→ Directions for this task
Wherever the word "window" appears in a line of the records, copy that line.

(Source records)

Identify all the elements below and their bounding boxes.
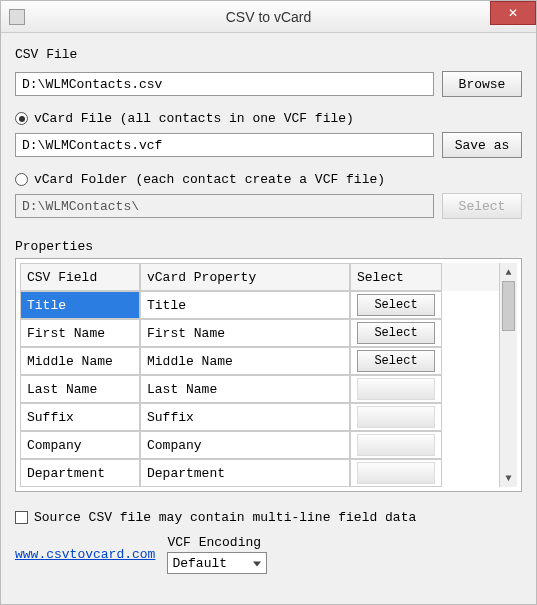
vcard-folder-radio[interactable] <box>15 173 28 186</box>
cell-vcard-property: Last Name <box>140 375 350 403</box>
cell-vcard-property: Middle Name <box>140 347 350 375</box>
header-select[interactable]: Select <box>350 263 442 291</box>
row-select-button[interactable]: Select <box>357 322 435 344</box>
encoding-select[interactable]: Default <box>167 552 267 574</box>
cell-select <box>350 431 442 459</box>
scroll-thumb[interactable] <box>502 281 515 331</box>
browse-button[interactable]: Browse <box>442 71 522 97</box>
close-icon: ✕ <box>508 6 518 20</box>
vcard-file-radio[interactable] <box>15 112 28 125</box>
cell-select <box>350 375 442 403</box>
cell-csv-field: Department <box>20 459 140 487</box>
website-link[interactable]: www.csvtovcard.com <box>15 547 155 562</box>
cell-select: Select <box>350 291 442 319</box>
cell-csv-field: Company <box>20 431 140 459</box>
cell-select <box>350 459 442 487</box>
table-row[interactable]: First NameFirst NameSelect <box>20 319 499 347</box>
header-vcard-property[interactable]: vCard Property <box>140 263 350 291</box>
encoding-value: Default <box>172 556 227 571</box>
vcard-file-input[interactable] <box>15 133 434 157</box>
cell-csv-field: Middle Name <box>20 347 140 375</box>
row-select-button <box>357 434 435 456</box>
cell-csv-field: Last Name <box>20 375 140 403</box>
multiline-checkbox-label: Source CSV file may contain multi-line f… <box>34 510 416 525</box>
cell-vcard-property: Suffix <box>140 403 350 431</box>
cell-csv-field: First Name <box>20 319 140 347</box>
cell-select: Select <box>350 319 442 347</box>
row-select-button <box>357 462 435 484</box>
encoding-label: VCF Encoding <box>167 535 267 550</box>
row-select-button <box>357 378 435 400</box>
properties-label: Properties <box>15 239 522 254</box>
table-row[interactable]: DepartmentDepartment <box>20 459 499 487</box>
cell-vcard-property: Title <box>140 291 350 319</box>
header-csv-field[interactable]: CSV Field <box>20 263 140 291</box>
vcard-folder-input <box>15 194 434 218</box>
scroll-up-icon[interactable]: ▲ <box>500 263 517 281</box>
cell-select <box>350 403 442 431</box>
content-area: CSV File Browse vCard File (all contacts… <box>1 33 536 604</box>
window-title: CSV to vCard <box>226 9 312 25</box>
table-row[interactable]: Last NameLast Name <box>20 375 499 403</box>
close-button[interactable]: ✕ <box>490 1 536 25</box>
table-row[interactable]: TitleTitleSelect <box>20 291 499 319</box>
row-select-button <box>357 406 435 428</box>
scroll-down-icon[interactable]: ▼ <box>500 469 517 487</box>
table-row[interactable]: Middle NameMiddle NameSelect <box>20 347 499 375</box>
cell-csv-field: Suffix <box>20 403 140 431</box>
vcard-file-radio-label: vCard File (all contacts in one VCF file… <box>34 111 354 126</box>
app-window: CSV to vCard ✕ CSV File Browse vCard Fil… <box>0 0 537 605</box>
properties-table: CSV Field vCard Property Select TitleTit… <box>15 258 522 492</box>
row-select-button[interactable]: Select <box>357 294 435 316</box>
table-row[interactable]: CompanyCompany <box>20 431 499 459</box>
vcard-folder-radio-label: vCard Folder (each contact create a VCF … <box>34 172 385 187</box>
cell-csv-field: Title <box>20 291 140 319</box>
app-icon <box>9 9 25 25</box>
titlebar: CSV to vCard ✕ <box>1 1 536 33</box>
save-as-button[interactable]: Save as <box>442 132 522 158</box>
row-select-button[interactable]: Select <box>357 350 435 372</box>
table-row[interactable]: SuffixSuffix <box>20 403 499 431</box>
cell-vcard-property: Company <box>140 431 350 459</box>
multiline-checkbox[interactable] <box>15 511 28 524</box>
table-scrollbar[interactable]: ▲ ▼ <box>499 263 517 487</box>
scroll-track[interactable] <box>500 281 517 469</box>
csv-file-input[interactable] <box>15 72 434 96</box>
cell-vcard-property: Department <box>140 459 350 487</box>
table-header-row: CSV Field vCard Property Select <box>20 263 499 291</box>
cell-vcard-property: First Name <box>140 319 350 347</box>
folder-select-button: Select <box>442 193 522 219</box>
csv-file-label: CSV File <box>15 47 522 62</box>
cell-select: Select <box>350 347 442 375</box>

(End Source records)

→ Response box
window-title: CSV to vCard <box>226 9 312 25</box>
app-window: CSV to vCard ✕ CSV File Browse vCard Fil… <box>0 0 537 605</box>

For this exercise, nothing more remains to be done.